Example 3: Test Cleanup

javascript
// In a testing environment
describe('My Component', () => {
  afterEach(() => {
    // Clean up after each test
    DOMHelpers.destroyAll();
  });

  it('should update the header', () => {
    Elements.header.update({ textContent: 'Test' });
    // ...assertions...
  });
});

Automatic Destruction on Page Unload

The library automatically calls destroyAll() when the page is about to unload:

javascript
// This is built into the library — you don't need to add it
window.addEventListener('beforeunload', () => {
  DOMHelpers.destroyAll();
});

This means in most apps, you never need to call .destroy() manually. The library cleans up after itself when the user navigates away or closes the tab.
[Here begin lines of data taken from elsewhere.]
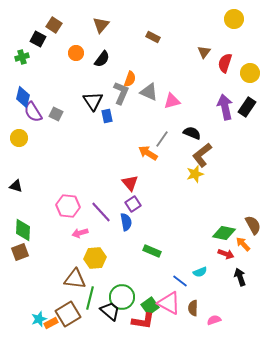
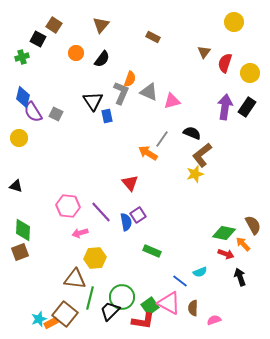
yellow circle at (234, 19): moved 3 px down
purple arrow at (225, 107): rotated 20 degrees clockwise
purple square at (133, 204): moved 5 px right, 11 px down
black trapezoid at (110, 311): rotated 85 degrees counterclockwise
brown square at (68, 314): moved 3 px left; rotated 20 degrees counterclockwise
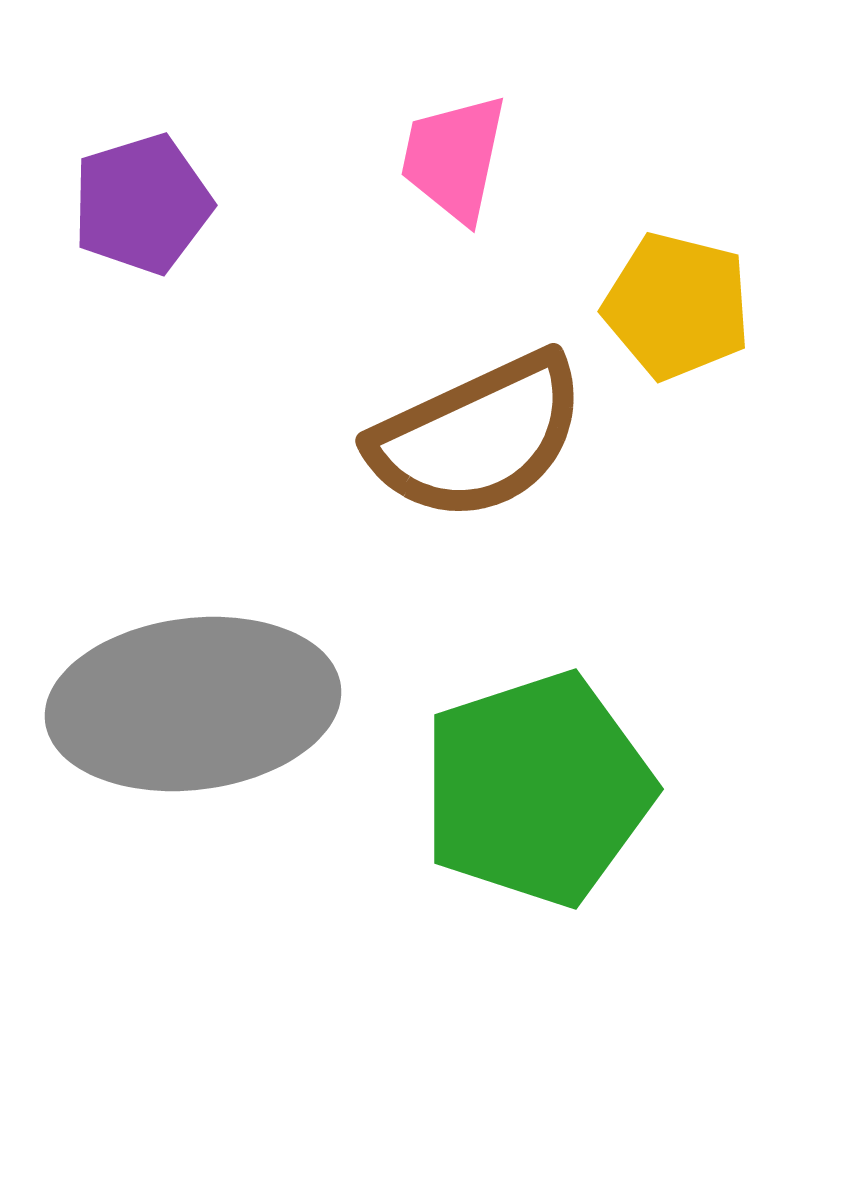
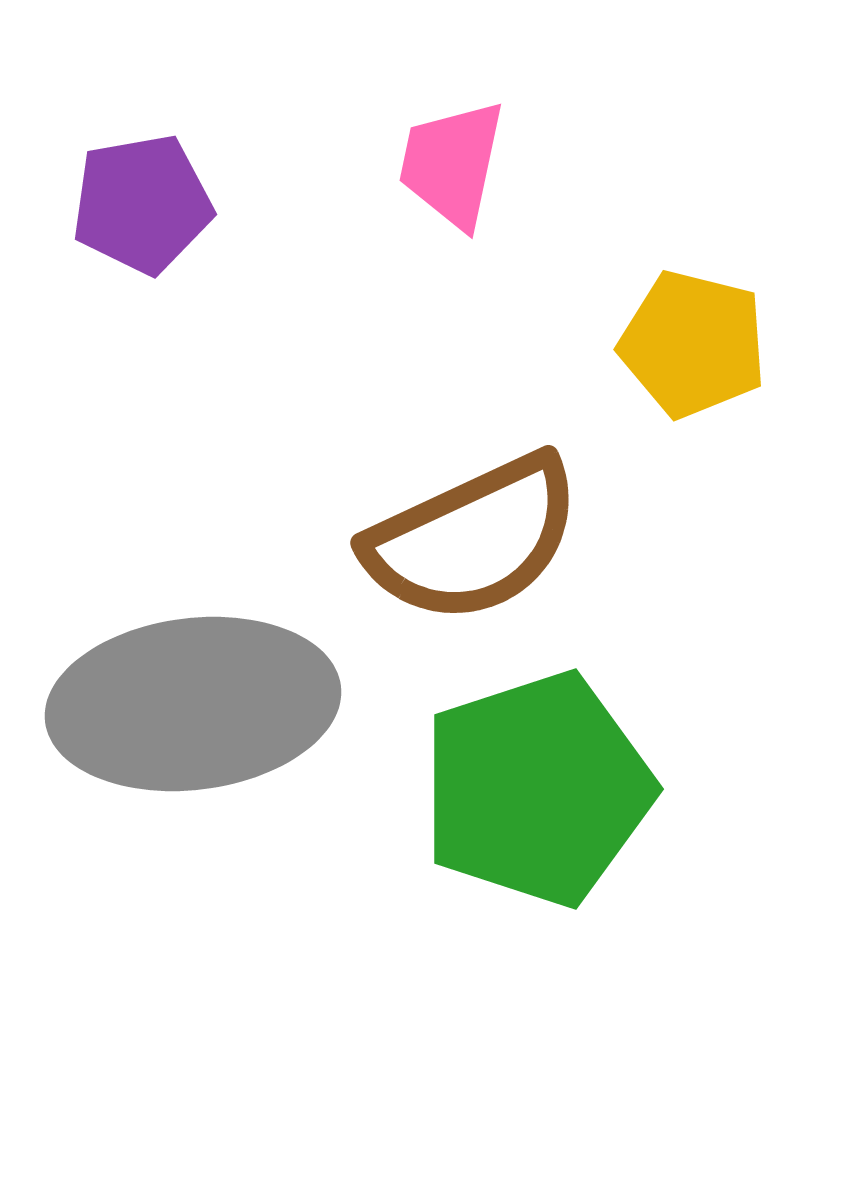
pink trapezoid: moved 2 px left, 6 px down
purple pentagon: rotated 7 degrees clockwise
yellow pentagon: moved 16 px right, 38 px down
brown semicircle: moved 5 px left, 102 px down
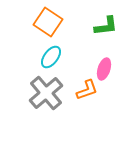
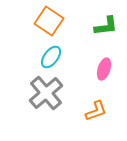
orange square: moved 1 px right, 1 px up
orange L-shape: moved 9 px right, 21 px down
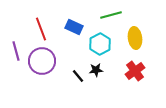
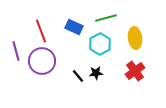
green line: moved 5 px left, 3 px down
red line: moved 2 px down
black star: moved 3 px down
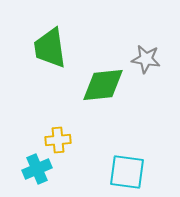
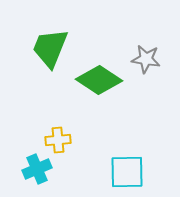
green trapezoid: rotated 30 degrees clockwise
green diamond: moved 4 px left, 5 px up; rotated 39 degrees clockwise
cyan square: rotated 9 degrees counterclockwise
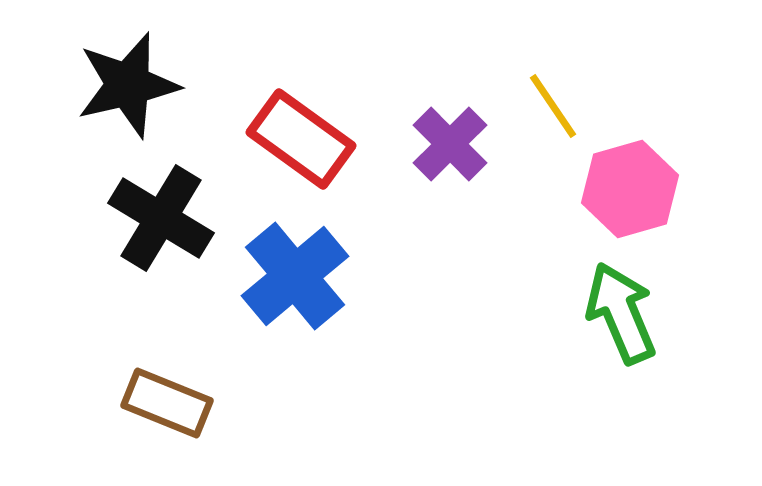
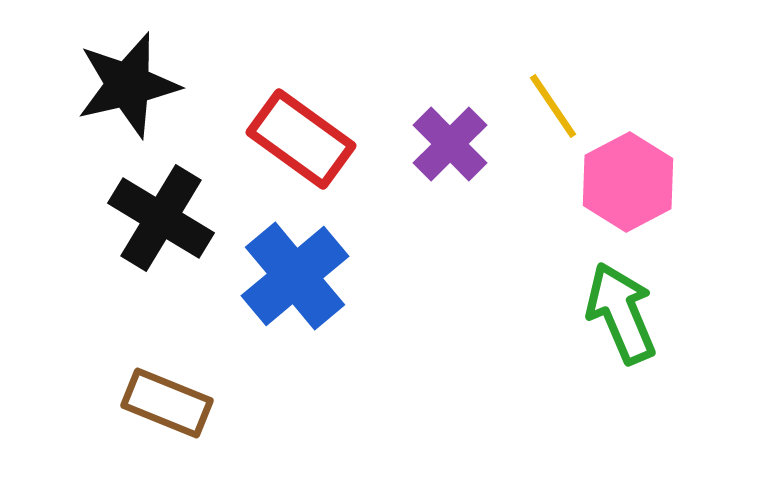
pink hexagon: moved 2 px left, 7 px up; rotated 12 degrees counterclockwise
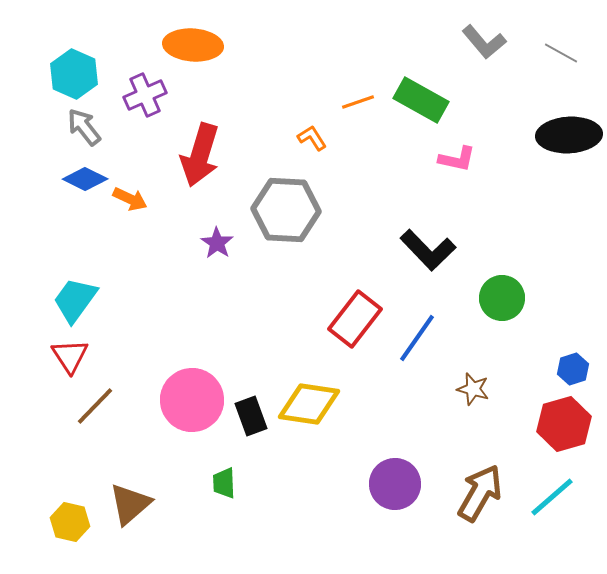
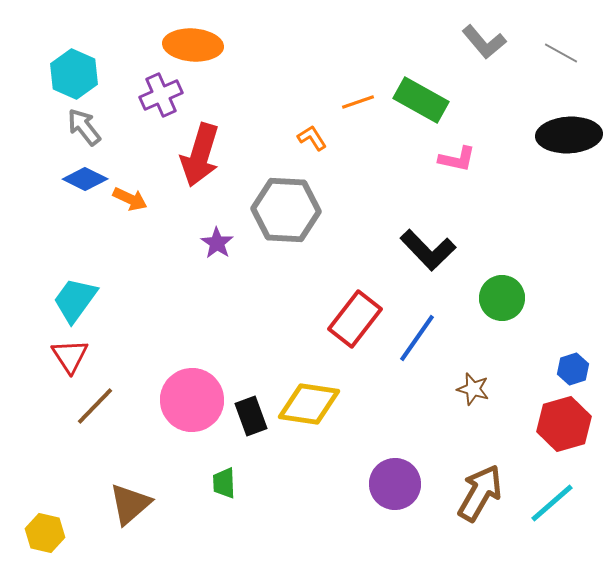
purple cross: moved 16 px right
cyan line: moved 6 px down
yellow hexagon: moved 25 px left, 11 px down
What Happens After .destroy()?

After destruction, the helper's background systems are shut down:

javascript
// Before destroy
Elements.header;  // Works — cached lookup
Elements.stats(); // Returns performance data

// Destroy
Elements.destroy();

// After destroy — background systems are off
// The MutationObserver no longer watches for new elements
// The cleanup timer no longer runs
// The cache is empty and won't auto-rebuild

.destroy() vs .clear() — The Key Difference

               .clear()                          .destroy()
        ┌──────────────────┐              ┌──────────────────┐
Cache:  │    Emptied       │              │    Emptied       │
        ├──────────────────┤              ├──────────────────┤
Observer│    Running ✅    │              │    Stopped ❌    │
        ├──────────────────┤              ├──────────────────┤
Timer:  │    Running ✅    │              │    Stopped ❌    │
        ├──────────────────┤              ├──────────────────┤
Result: │  Cache refreshed │              │  Helper shut down│
        │  Helper works    │              │  Helper stopped  │
        └──────────────────┘              └──────────────────┘
Question.clear().destroy()
"I want fresh lookups but keep using the helper"✅ Use this
"I'm done with this helper entirely"✅ Use this
"My app is shutting down"✅ Use this
"I replaced some HTML content"✅ Use this

Common Pitfall: Using a Helper After Destroying It

javascript
// ❌ The helper's background systems won't function after destroy
Elements.destroy();
Elements.header;  // May still do a basic DOM lookup, but:
                  // - No MutationObserver to track changes
                  // - No cleanup timer to remove stale entries
                  // - No automatic cache rebuilding

// ✅ If you need the helper again, use clear() instead
Elements.clear();
Elements.header;  // Works normally — cache rebuilds, observer runs

Key Insight: .destroy() is a one-way operation. Once a helper is destroyed, you can't "un-destroy" it without reloading the page. If you just need a fresh start, use .clear() instead.


When to Use .destroy()

ScenarioRecommendation
Page unload / tab closeAutomatic — library handles it
SPA route change (major section removed)✅ Consider .destroy()
Test cleanup (afterEach)✅ Good practice
Temporary cache issues❌ Use .clear() instead
After AJAX content load❌ Use .clear() instead
Memory optimization in long-running app✅ If you're done with a helper

Summary

AspectDetail
WhatFull shutdown — cache, observer, timer all stopped
When to useApp shutdown, section teardown, test cleanup
AutomaticLibrary calls destroyAll() on page unload — you rarely need this manually
Reversible?No — once destroyed, the helper's background systems don't restart
AlternativeUse .clear() if you just want to empty the cache and keep using the helper

Simple Rule to Remember: .destroy() means "I'm done with this helper." Use .clear() if you just want a fresh start. In most apps, the library handles destruction automatically on page unload.